Dans une guerre où les réseaux de communication classiques peuvent être détruits ou perturbés, les liaisons satellitaires permettent de maintenir des communications dans des zones difficiles d’accès.

Pour Kiev, disposer d’une solution européenne pourrait donc permettre de réduire le risque lié à une éventuelle modification des conditions d’utilisation de Starlink.

C’est aussi une question de souveraineté technologique.

L’Ukraine veut continuer à bénéficier de Starlink, mais cherche parallèlement à disposer d’une deuxième option.

Zelensky veut toujours convaincre Elon Musk

Malgré le développement de cette alternative, le président ukrainien n’entend pas abandonner Starlink.

Il affirme notamment que Kiev cherche toujours à convaincre Elon Musk, avec l’accord de Washington, de permettre l’utilisation du réseau dans le cadre d’opérations ukrainiennes contre des cibles situées en Russie.

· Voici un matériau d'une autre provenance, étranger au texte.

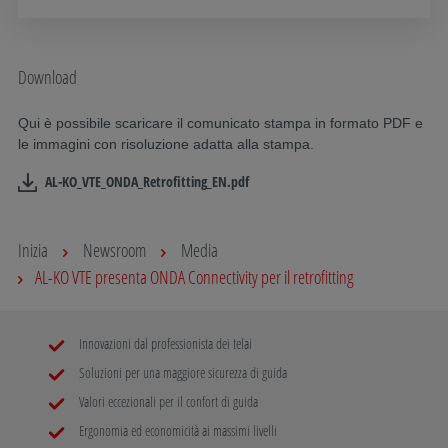
Download
Qui è possibile scaricare il comunicato stampa in formato PDF e
le immagini con risoluzione adatta alla stampa.
AL-KO_VTE_ONDA_Retrofitting_EN.pdf
Inizia
Newsroom
Media
AL-KO VTE presenta ONDA Connectivity per il retrofitting
Innovazioni dal professionista dei telai
Soluzioni per una maggiore sicurezza di guida
Valori eccezionali per il confort di guida
Ergonomia ed economicità ai massimi livelli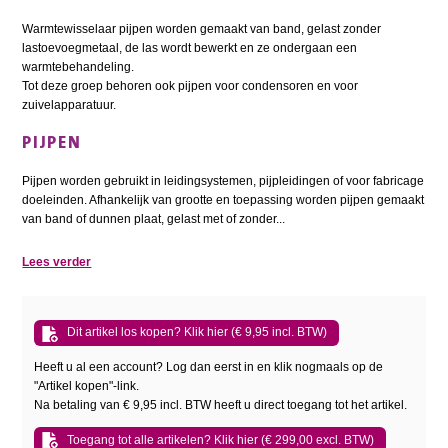
Warmtewisselaar pijpen worden gemaakt van band, gelast zonder
lastoevoegmetaal, de las wordt bewerkt en ze ondergaan een
warmtebehandeling.
Tot deze groep behoren ook pijpen voor condensoren en voor
zuivelapparatuur.
PIJPEN
Pijpen worden gebruikt in leidingsystemen, pijpleidingen of voor fabricage
doeleinden. Afhankelijk van grootte en toepassing worden pijpen gemaakt
van band of dunnen plaat, gelast met of zonder...
Lees verder
Dit artikel los kopen? Klik hier (€ 9,95 incl. BTW)
Heeft u al een account? Log dan eerst in en klik nogmaals op de
"Artikel kopen"-link.
Na betaling van € 9,95 incl. BTW heeft u direct toegang tot het artikel.
Toegang tot alle artikelen? Klik hier (€ 299,00 excl. BTW)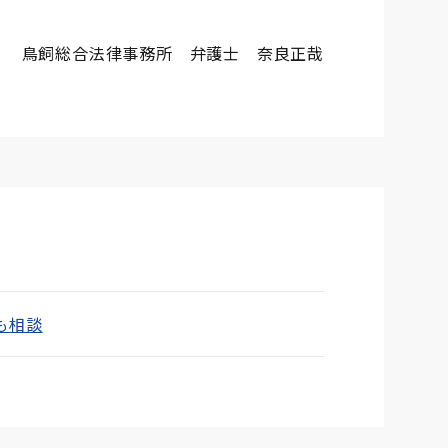
鳥飼総合法律事務所 弁護士 奈良正哉
も相談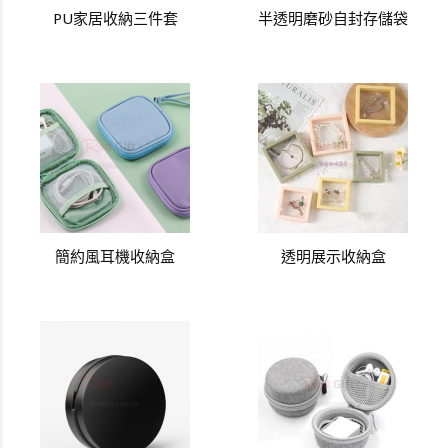
PU家居收納三件套
半透明磨砂自封存儲袋
簡約風耳機收納盒
透明展示收納盒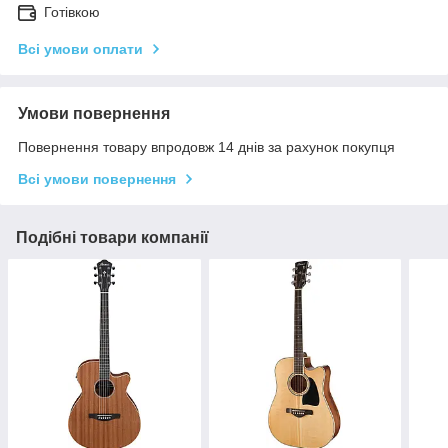
Готівкою
Всі умови оплати
Умови повернення
Повернення товару впродовж 14 днів за рахунок покупця
Всі умови повернення
Подібні товари компанії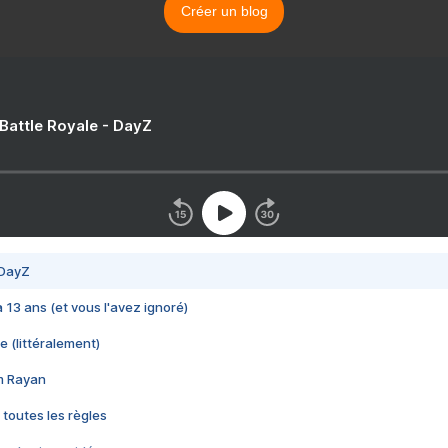
Créer un blog
 Battle Royale - DayZ
 DayZ
 a 13 ans (et vous l'avez ignoré)
e (littéralement)
im Rayan
 toutes les règles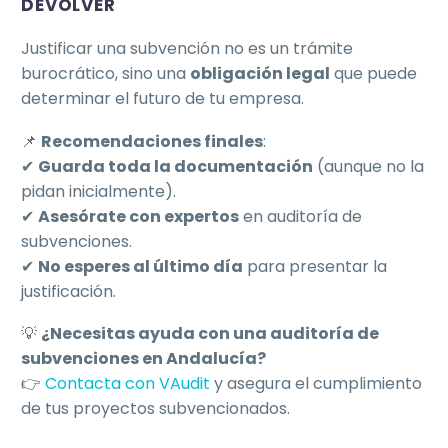
DEVOLVER
Justificar una subvención no es un trámite
burocrático, sino una
obligación legal
que puede
determinar el futuro de tu empresa.
📌
Recomendaciones finales
:
✔
Guarda toda la documentación
(aunque no la
pidan inicialmente).
✔
Asesórate con expertos
en auditoría de
subvenciones.
✔
No esperes al último día
para presentar la
justificación.
💡
¿Necesitas ayuda con una auditoría de
subvenciones en Andalucía?
👉
Contacta con VAudit
y asegura el cumplimiento
de tus proyectos subvencionados.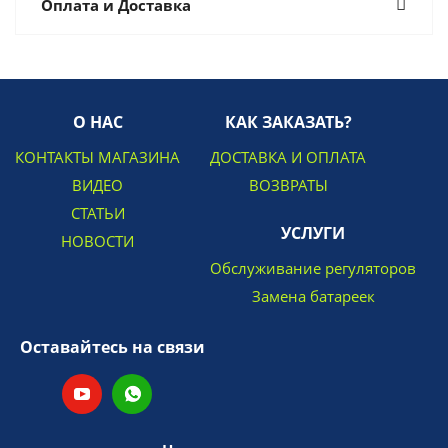
Оплата и Доставка
О НАС
КАК ЗАКАЗАТЬ?
КОНТАКТЫ МАГАЗИНА
ДОСТАВКА И ОПЛАТА
ВИДЕО
ВОЗВРАТЫ
СТАТЬИ
УСЛУГИ
НОВОСТИ
Обслуживание регуляторов
Замена батареек
Оставайтесь на связи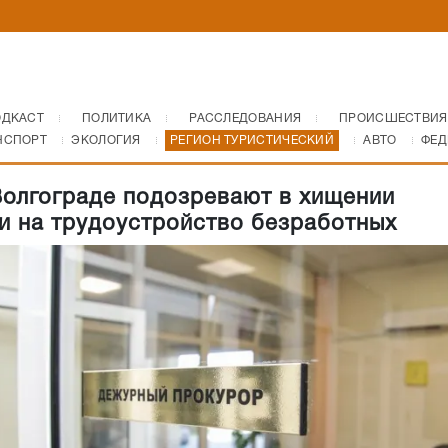
ОДКАСТ
ПОЛИТИКА
РАССЛЕДОВАНИЯ
ПРОИСШЕСТВИЯ
НСПОРТ
ЭКОЛОГИЯ
РЕГИОН ТУРИСТИЧЕСКИЙ
АВТО
ФЕД
олгограде подозревают в хищении
и на трудоустройство безработных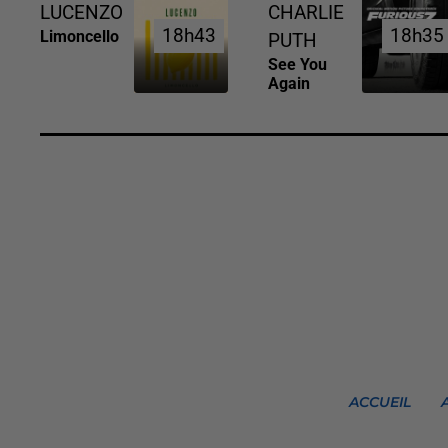
LUCENZO
CHARLIE
18h43
18h43
18h35
18h35
Limoncello
PUTH
See You
Again
ACCUEIL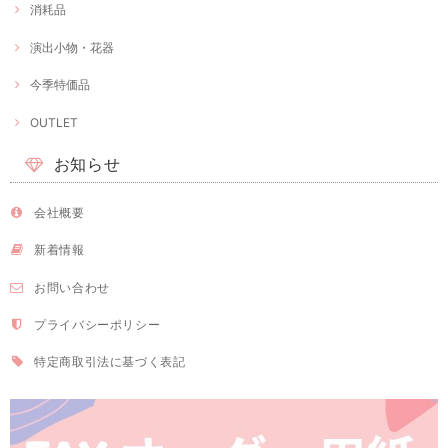
消耗品
演出小物・花器
今季特価品
OUTLET
お知らせ
会社概要
新着情報
お問い合わせ
プライバシーポリシー
特定商取引法に基づく表記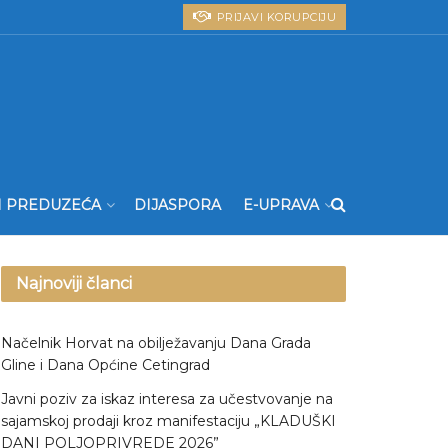
PRIJAVI KORUPCIJU
I PREDUZEĆA
DIJASPORA
E-UPRAVA
Najnoviji članci
Načelnik Horvat na obilježavanju Dana Grada
Gline i Dana Općine Cetingrad
Javni poziv za iskaz interesa za učestvovanje na
sajamskoj prodaji kroz manifestaciju „KLADUŠKI
DANI POLJOPRIVREDE 2026”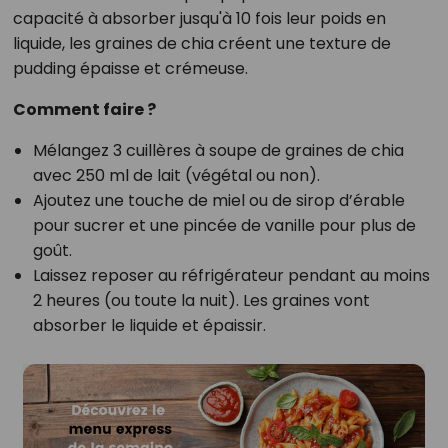
capacité à absorber jusqu'à 10 fois leur poids en
liquide, les graines de chia créent une texture de
pudding épaisse et crémeuse.
Comment faire ?
Mélangez 3 cuillères à soupe de graines de chia
avec 250 ml de lait (végétal ou non).
Ajoutez une touche de miel ou de sirop d’érable
pour sucrer et une pincée de vanille pour plus de
goût.
Laissez reposer au réfrigérateur pendant au moins
2 heures (ou toute la nuit). Les graines vont
absorber le liquide et épaissir.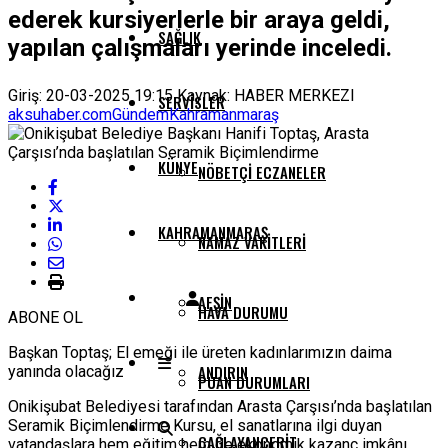
ederek kursiyerlerle bir araya geldi,
SAĞLIK
yapılan çalışmaları yerinde inceledi.
Giriş: 20-03-2025 19:15
Kaynak: HABER MERKEZI
SERVISLER
aksuhaber.com
Gündem
Kahramanmaraş
KÜNYE
NÖBETÇI ECZANELER
KAHRAMANMARAŞ
NAMAZ VAKITLERI
AFŞIN
HAVA DURUMU
ABONE OL
Başkan Toptaş; El emeği ile üreten kadınlarımızın daima
ANDIRIN
yanında olacağız
PUAN DURUMLARI
Onikişubat Belediyesi tarafından Arasta Çarşısı’nda başlatılan
Seramik Biçimlendirme Kursu, el sanatlarına ilgi duyan
ÇAĞLAYANCERIT
vatandaşlara hem eğitim hem de ekonomik kazanç imkânı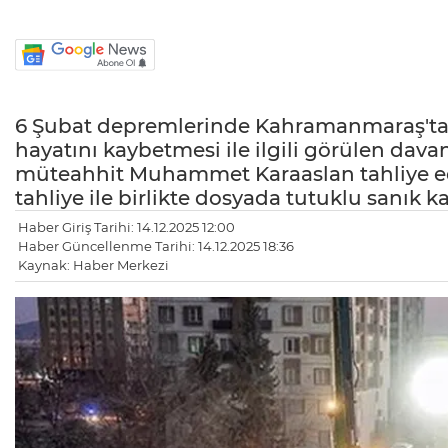
6 Şubat depremlerinde Kahramanmaraş'taki
hayatını kaybetmesi ile ilgili görülen dav
müteahhit Muhammet Karaaslan tahliye edil
tahliye ile birlikte dosyada tutuklu sanık 
Haber Giriş Tarihi: 14.12.2025 12:00
Haber Güncellenme Tarihi: 14.12.2025 18:36
Kaynak: Haber Merkezi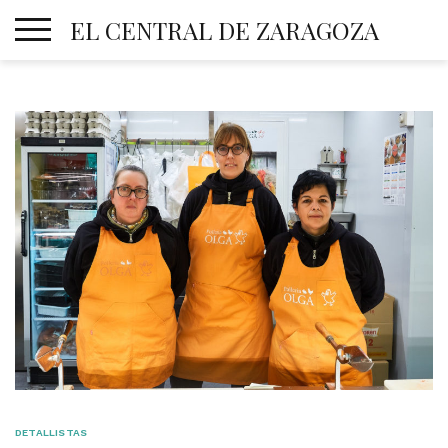
Skip
EL CENTRAL DE ZARAGOZA
to
content
DETALLISTAS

Mais le patron de SpaceX considère pour l’instant qu’une telle utilisation constituerait une escalade.

« Pour l’instant, il a dit que cela serait une escalade. Mais il pourrait changer d’avis lorsqu’il verra plus d’arguments », a déclaré Zelensky.

Cette question illustre la situation particulière de l’Ukraine : une infrastructure technologique civile peut avoir des implications militaires majeures, tandis que son fonctionnement dépend en partie des décisions d’un acteur privé.

Kiev veut réduire la menace des missiles balistiques russes

Zelensky justifie également sa demande par la nécessité de réduire la capacité russe à mener des frappes balistiques.

Selon lui, l’Ukraine cherche notamment à cibler les sites à proximité des zones de lancement des missiles russes.

Le président ukrainien affirme par ailleurs que Kiev souffre d’une pénurie de missiles destinés à intercepter les projectiles balistiques, notamment les systèmes Patriot.

Il avance ainsi une baisse des livraisons de missiles Patriot : 675 en 2023, 364 en 2025 et 264 en 2026.

Ces chiffres correspondent aux déclarations de Zelensky et nécessitent donc d’être distingués des données vérifiées indépendamment.

Une nouvelle bataille pour la souveraineté technologique

L’annonce ukrainienne révèle surtout une évolution profonde du conflit.

La guerre ne se joue plus seulement avec des chars, des drones et des missiles. Les satellites, les réseaux de communication, l’intelligence artificielle et les technologies de brouillage sont devenus des éléments stratégiques à part entière.

Pour Kiev, développer une alternative européenne à Starlink permettrait de réduire sa dépendance à l’égard d’un seul fournisseur.

Pour Moscou, développer une capacité comparable avec l’aide de Pékin permettrait potentiellement de réduire sa dépendance aux infrastructures occidentales.

La prochaine bataille pourrait donc aussi se jouer dans l’espace.

Et si le projet annoncé par Zelensky entre effectivement en service, l’Ukraine pourrait disposer d’un nouvel atout stratégique : un réseau satellitaire européen capable de compléter, voire un jour de remplacer partiellement Starlink.